В темном углу погреба она отыскала глиняную миску, движением пальцев показала: пойду доить коров. Вылезла из погреба. Дружок и коровы ждали ее под яблоней. Зажав миску в коленях, Мария подоила одну корову, другую. Подумала о немце: "Не выживет он, помрет, и я его не спасу". И еще подумала, что ей будет жаль мальчишку, что она опять останется одна и ей не с кем будет слова молвить. А тут, хоть и не знает она немецкого языка, а умирающий немец знает только одно русское слово "мама", с ним можно разговаривать так, как это делают глухонемые: пальцами, головой, глазами. Ведь поняла она его, когда он с помощью жестов говорил ей о своей матери, об отце, о тем, что они занимались крестьянским трудом, о том, что он сам не был в боях и никого не убивал...

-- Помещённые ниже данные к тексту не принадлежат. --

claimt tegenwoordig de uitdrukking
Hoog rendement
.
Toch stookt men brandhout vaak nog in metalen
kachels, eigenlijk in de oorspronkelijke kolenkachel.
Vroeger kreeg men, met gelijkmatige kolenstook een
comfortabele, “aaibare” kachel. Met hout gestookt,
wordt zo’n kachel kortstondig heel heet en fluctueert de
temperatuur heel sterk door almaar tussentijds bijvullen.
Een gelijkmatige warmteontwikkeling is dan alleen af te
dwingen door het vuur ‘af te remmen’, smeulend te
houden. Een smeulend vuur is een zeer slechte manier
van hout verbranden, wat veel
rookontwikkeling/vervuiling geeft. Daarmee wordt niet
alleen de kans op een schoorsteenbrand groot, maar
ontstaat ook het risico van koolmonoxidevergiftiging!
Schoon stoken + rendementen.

Бережно неся миску с молоком, Мария спустилась в погреб. Присела рядом с немцем на корточки и, поддерживая рукой его горячий затылок, напоила молоком. Не выпуская ее руку, раненый всхлипнул, закрыл глаза и стал засыпать. Мария не хотела беспокоить его и долго сидела, всматриваясь в бледное лицо спящего. Тень рыжеватых ресниц под глазами еще больше подчеркивала восковую бледность его лица, чуть припухшие, бескровные губы вздрагивали.

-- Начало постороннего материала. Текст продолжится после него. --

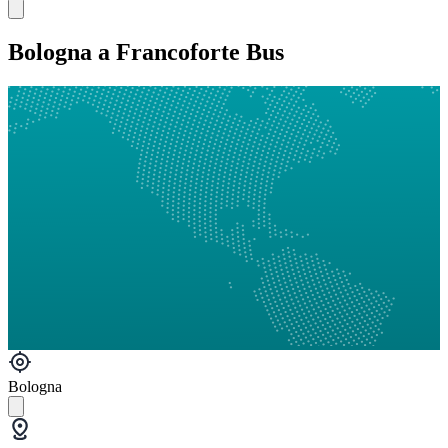
Bologna a Francoforte Bus
Bologna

"Не жилец ты на белом свете, - с болью и жалостью думала Мария, - и протянешь ты недолго. И кто ты есть в этом светопреставлении? Никому не нужная, неприметная, малая порошинка... Разве тебе нужна была война и ты хотел воевать? Должно быть, нет. Должно быть, ты сказал правду, и я тебе верю... Ты ж не знал ни нашей земли, ни этого хутора, ни меня. Жил себе в своей Германии, трудился с отцом и матерью в поле. В школу ходил, и двойки, небось, получал, и в рваных штаненках до дому являлся, в точности, как мой Васятка... Потом тебя взяли, запхали в мясорубку, и на этом кончилась твоя куцая жизнь, которую ты так и не узнал... И помрешь ты, бедняга, в нашем хуторе, и мне доведется тебя схоронить... А там, в Германии, годами будет слезы лить, выплакивать свое горе твоя осиротевшая, потерявшая сына мать. И никто ей не скажет, и никогда она не узнает, кому нужна была твоя смерть на чужой земле..."

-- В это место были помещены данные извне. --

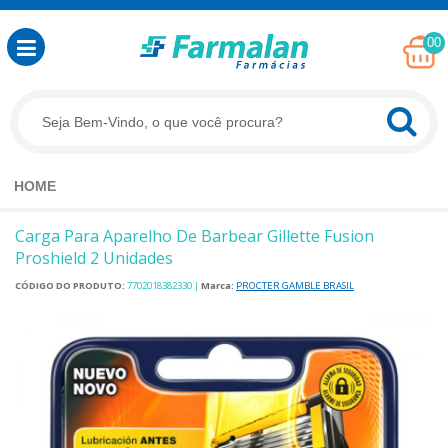
00
HOME
Carga Para Aparelho De Barbear Gillette Fusion
Proshield 2 Unidades
CÓDIGO DO PRODUTO:
7702018382330
|
Marca:
PROCTER GAMBLE BRASIL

Тихонько освободив руку из рук немца, Мария поднялась и, стараясь не стучать, чтобы не разбудить спящего, стала убирать в погребе: вынесла наверх старую кадку, разную ненужную ветошь, сплетенную из вербовой лозы полусгнившую корзину. Она вспомнила, что на лугу, возле лесной опушки, должны стоять копешки не свезенного хуторянами сена. Решила сходить туда, принести охапку сена и постелить умирающему немцу. Шла боязливо, настороженно, чтобы не нарваться на немецких солдат.